Teledyne LABS’ P&T moisture control system, combined with optimizing dry purge, desorb, and bake settings within your method, can help reduce water vapor transferred to the GC. Whether at the federal or regional/state level, detection limits are only getting lower, making the ability to clean up the system between samples and sustain high sensitivity especially important.
Mentioned above, certain method parameters can lead to a more efficient purge and cleanup. Overall, the more efficient your purge, the better the chromatography you will see and, hopefully, the easier your analysis will be. These parameters can lead to a more efficient purge:
- Vapor pressure
- Solubility
- Sample temperature
- Sample size
- Purge volume
Typically, the chemical nature of the compounds of interest will affect the purge efficiency, like the vapor pressure of the compounds of interest. The vapor pressure is the pressure at which a liquid and its vapor are in equilibrium at a given temperature. The higher the vapor pressure, the faster a liquid evaporates. Components that have a higher vapor pressure will have a higher purge efficiency. Vinyl Chloride and the other gases have high vapor pressures.
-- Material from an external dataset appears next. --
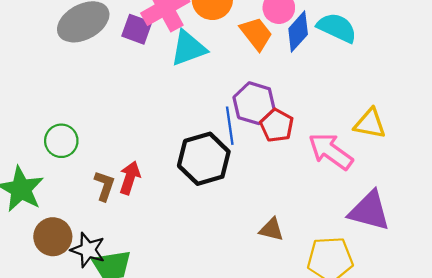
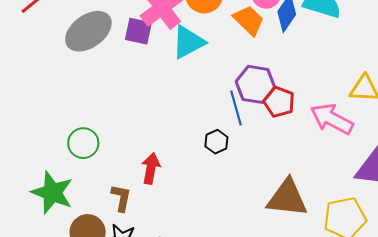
black hexagon: (204, 159) -> (216, 142), size x0.5
brown L-shape: (105, 186) -> (121, 198), moved
brown triangle: (271, 229) -> (287, 198), size x1.8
Solubility is the maximum amount of a substance that will dissolve in a solvent at a specified temperature. If a compound is very soluble in the sample matrix, it will be harder to remove from the matrix.
There are certain chemical parameters you can change to improve the purge efficiency. A good example would be the sample temperature. We can heat samples with a sparger heater to drive compounds from the liquid or solid phase to the gaseous phase. There is a tradeoff though: the amount of water vapor that makes it onto the trap doubles for each 10°C rise in sample purge temperature.
Sample temperature was one of those parameters in U.S. Environmental Protection Agency (EPA) drinking water methods 524.3 and 524.4 that you can change to increase the purge efficiency, but you must remember, it must work for all the compounds, and they must all pass quality control (QC) requirements. If you are interested in changing your sample temperature, you could run a simple sample temperature study and see how your compounds do at a range of different temperatures.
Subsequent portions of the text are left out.